А Генри… Генри даже не смотрел на нее, пялился в стол, на Хоуэллов, только бы не встречаться с нею глазами. А может, просто прятал свои великолепные синяки, будто она не видывала разукрашенных мужчин! Жаль, не довелось поговорить наедине, и передать ему ничего не получится, тут полно соглядатаев, некому поручить отнести записку или… хоть что-нибудь. Жаль, не выйдет сказать ему, какой ерундой было всё то, что…
В дверь постучали.
– Сударыня, к вам портной на примерку, – окликнули снаружи.

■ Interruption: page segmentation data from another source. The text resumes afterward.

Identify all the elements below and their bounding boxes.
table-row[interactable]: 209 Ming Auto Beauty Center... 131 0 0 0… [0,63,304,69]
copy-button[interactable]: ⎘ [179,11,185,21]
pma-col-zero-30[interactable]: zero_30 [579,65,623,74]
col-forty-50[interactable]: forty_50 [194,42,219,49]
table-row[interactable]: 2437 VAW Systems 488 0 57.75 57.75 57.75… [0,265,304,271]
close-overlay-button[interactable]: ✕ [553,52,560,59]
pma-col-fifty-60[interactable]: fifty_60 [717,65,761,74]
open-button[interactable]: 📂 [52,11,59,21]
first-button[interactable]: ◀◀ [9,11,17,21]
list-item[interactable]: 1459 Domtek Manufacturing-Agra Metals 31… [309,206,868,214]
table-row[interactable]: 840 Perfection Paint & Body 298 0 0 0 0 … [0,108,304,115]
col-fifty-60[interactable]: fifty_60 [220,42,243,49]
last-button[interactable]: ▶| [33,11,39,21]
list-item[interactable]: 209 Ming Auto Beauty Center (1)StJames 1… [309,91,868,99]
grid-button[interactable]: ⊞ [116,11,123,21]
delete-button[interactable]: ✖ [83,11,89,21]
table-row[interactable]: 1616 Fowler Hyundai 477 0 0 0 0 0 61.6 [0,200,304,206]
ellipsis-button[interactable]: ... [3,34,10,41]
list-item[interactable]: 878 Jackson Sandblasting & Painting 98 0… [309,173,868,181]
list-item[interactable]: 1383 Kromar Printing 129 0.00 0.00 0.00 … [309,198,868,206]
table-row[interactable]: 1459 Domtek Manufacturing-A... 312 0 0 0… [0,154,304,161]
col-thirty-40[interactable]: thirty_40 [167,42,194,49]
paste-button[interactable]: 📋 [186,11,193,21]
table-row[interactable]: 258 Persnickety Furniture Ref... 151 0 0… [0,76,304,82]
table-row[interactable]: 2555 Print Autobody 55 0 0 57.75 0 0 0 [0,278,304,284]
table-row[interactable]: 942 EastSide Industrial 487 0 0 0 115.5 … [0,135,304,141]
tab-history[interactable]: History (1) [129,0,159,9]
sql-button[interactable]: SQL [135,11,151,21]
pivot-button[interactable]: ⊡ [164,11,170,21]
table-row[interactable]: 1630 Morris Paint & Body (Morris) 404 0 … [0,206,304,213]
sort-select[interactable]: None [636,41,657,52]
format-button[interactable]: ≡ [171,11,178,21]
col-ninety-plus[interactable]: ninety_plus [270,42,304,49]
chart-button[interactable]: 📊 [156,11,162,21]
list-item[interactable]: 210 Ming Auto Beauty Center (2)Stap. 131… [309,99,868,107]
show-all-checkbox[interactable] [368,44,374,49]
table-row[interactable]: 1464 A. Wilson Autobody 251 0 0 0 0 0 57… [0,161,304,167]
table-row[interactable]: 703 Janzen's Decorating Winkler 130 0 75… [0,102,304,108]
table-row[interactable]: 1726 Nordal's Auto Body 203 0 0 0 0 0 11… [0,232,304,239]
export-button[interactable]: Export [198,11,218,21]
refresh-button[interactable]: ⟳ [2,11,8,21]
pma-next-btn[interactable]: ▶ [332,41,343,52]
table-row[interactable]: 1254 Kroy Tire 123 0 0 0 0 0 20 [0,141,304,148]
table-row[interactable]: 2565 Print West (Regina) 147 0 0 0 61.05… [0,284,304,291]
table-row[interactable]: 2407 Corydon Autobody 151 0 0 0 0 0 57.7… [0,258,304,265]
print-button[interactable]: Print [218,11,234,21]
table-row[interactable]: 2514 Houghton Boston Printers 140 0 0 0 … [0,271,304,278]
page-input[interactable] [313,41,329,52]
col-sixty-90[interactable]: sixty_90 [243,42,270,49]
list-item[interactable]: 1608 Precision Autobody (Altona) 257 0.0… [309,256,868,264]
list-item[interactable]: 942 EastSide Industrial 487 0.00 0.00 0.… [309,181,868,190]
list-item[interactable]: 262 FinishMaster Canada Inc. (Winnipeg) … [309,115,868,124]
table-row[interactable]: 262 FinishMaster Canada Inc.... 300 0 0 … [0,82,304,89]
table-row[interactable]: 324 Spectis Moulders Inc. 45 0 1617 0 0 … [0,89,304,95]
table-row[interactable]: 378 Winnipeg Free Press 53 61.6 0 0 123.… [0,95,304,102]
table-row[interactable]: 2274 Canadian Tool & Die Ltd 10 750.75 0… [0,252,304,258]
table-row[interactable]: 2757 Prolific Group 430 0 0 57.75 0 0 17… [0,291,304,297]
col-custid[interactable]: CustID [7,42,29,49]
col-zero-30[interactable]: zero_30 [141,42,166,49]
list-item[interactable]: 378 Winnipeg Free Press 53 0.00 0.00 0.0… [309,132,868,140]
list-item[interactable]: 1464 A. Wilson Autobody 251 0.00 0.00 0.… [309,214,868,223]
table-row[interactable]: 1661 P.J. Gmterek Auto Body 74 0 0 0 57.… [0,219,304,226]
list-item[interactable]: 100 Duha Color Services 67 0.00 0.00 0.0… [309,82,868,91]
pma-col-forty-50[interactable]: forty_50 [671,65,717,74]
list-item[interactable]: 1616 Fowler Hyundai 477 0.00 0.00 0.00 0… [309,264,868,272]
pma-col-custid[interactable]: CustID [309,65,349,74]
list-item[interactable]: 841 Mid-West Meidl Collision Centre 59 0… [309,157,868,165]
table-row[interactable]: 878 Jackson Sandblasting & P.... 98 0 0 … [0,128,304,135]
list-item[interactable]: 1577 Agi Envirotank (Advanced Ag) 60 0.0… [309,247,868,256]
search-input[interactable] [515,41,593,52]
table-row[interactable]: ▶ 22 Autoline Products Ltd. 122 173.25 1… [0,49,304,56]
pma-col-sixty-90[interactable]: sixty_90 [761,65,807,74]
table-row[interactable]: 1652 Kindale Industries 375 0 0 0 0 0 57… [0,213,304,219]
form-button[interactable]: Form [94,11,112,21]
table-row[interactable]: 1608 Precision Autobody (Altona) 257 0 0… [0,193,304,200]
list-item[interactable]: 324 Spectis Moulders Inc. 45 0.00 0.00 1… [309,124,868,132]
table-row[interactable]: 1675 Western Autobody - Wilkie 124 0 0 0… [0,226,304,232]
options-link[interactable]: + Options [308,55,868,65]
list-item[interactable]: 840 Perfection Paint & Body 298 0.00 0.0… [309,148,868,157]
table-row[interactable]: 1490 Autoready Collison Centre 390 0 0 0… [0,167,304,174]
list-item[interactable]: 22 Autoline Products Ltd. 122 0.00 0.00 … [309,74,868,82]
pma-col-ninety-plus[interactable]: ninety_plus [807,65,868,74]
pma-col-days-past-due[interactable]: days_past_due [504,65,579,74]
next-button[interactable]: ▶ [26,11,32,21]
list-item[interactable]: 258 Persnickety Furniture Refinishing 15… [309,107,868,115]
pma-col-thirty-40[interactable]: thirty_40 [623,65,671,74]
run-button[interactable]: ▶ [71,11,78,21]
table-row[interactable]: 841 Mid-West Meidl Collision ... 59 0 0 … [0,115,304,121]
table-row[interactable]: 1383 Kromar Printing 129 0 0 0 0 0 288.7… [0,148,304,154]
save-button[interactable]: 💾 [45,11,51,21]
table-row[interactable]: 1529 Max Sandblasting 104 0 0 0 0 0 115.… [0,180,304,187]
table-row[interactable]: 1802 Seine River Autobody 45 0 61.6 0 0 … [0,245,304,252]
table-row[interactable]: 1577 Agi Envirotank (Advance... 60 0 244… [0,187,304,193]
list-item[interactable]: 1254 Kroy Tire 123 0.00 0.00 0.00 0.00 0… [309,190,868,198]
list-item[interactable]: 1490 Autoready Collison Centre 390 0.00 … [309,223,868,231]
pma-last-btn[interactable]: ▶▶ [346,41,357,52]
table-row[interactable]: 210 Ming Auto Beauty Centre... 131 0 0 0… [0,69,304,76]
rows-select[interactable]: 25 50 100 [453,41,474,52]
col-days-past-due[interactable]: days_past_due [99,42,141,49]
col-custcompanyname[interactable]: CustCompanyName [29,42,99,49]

– Просите, – приказала Мария-Антония тем тоном, который у любой горничной разом отбивал охоту фамильярничать с хозяйкой…
20
Генри остановился посреди улицы, покрутил головой. Да, вот он, дом девятнадцать по улице Стрекоз. (Спасибо, не Бабочек!) Солидный старинный особняк – не под старину сделанный, а именно старинный. Стены из потемневших от времени каменных блоков, выложенных с большим искусством: тут темнее, тут светлее, выходил рисунок. Вот лестница казалась новоделом, но она хорошо подходила к ансамблю. Еще бы плющ пустить над входом, вовсе вышел бы старинный замок. Генри присмотрелся: торчало там что-то такое из земли, вроде плетистых роз, едва-едва, наверно, новые хозяева недавно приказали посадить.
Он постучал в дверь – массивную, тяжелую, под стать всему дому. Там, за плотно занавешенными окнами, шло веселье, слышались голоса и музыка, пробивались отблески огня.
– Чего изволите? – выросший на пороге слуга (дворецкий или кто он там?) смерил Генри таким взглядом, что тот сразу почувствовал себя нищим оборванцем, хотя приоделся перед этим визитом. Побрился даже.
– Мне бы хозяйку повидать, – сказал Монтроз, сглотнув комок в горле, а псы у его ног завиляли хвостами, скалясь во всю пасть.
– Госпожа не принимает.
– Может быть, примет, – набычился Генри. – Передайте, к ней Генри Монтроз.
– Обождите, – был ответ, и дверь захлопнулась у него перед носом.
Ждать пришлось довольно долго, но вот, наконец, дверь снова распахнулась, и на пороге, в ореоле теплого света возникла Мария-Антония.
Не та девчонка в фермерском платье, не та принцесса в кружевах, не верная спутница в каких-то обносках, нет. Молодая женщина в серо-голубом платье, пошитом по последней моде: плечи открыты, складчатые длинные рукава, украшения из лент… Сапфиры искрились на шее, в прическе, на руках…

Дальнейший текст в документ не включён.